PROBLEM TO SOLVE
Set down the records exactly, and omit any image found in them.

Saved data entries
◆ ◆ ◆ ◆

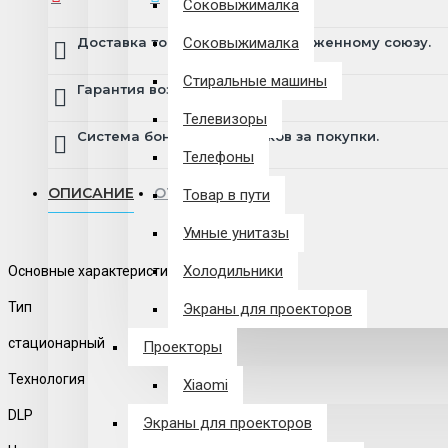
Соковыжималка
Доставка товара по всему Таможенному союзу.
Соковыжималка
Стиральные машины
Гарантия возврата и обмена брака.
Телевизоры
Система бонусов и подарков за покупки.
Телефоны
ОПИСАНИЕ
ОТЗЫВЫ
Товар в пути
Умные унитазы
Холодильники
Основные характеристики
Тип
Экраны для проекторов
стационарный
Проекторы
Технология
Xiaomi
DLP
Экраны для проекторов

◆ ◆ ◆ ◆

RESULT OF THE EXERCISE
Соковыжималка
Доставка товара по всему Таможенному союзу.
Соковыжималка
Стиральные машины
Гарантия возврата и обмена брака.
Телевизоры
Система бонусов и подарков за покупки.
Телефоны
ОПИСАНИЕ
ОТЗЫВЫ
Товар в пути
Умные унитазы
Холодильники
Основные характеристики
Тип
Экраны для проекторов
стационарный
Проекторы
Технология
Xiaomi
DLP
Экраны для проекторов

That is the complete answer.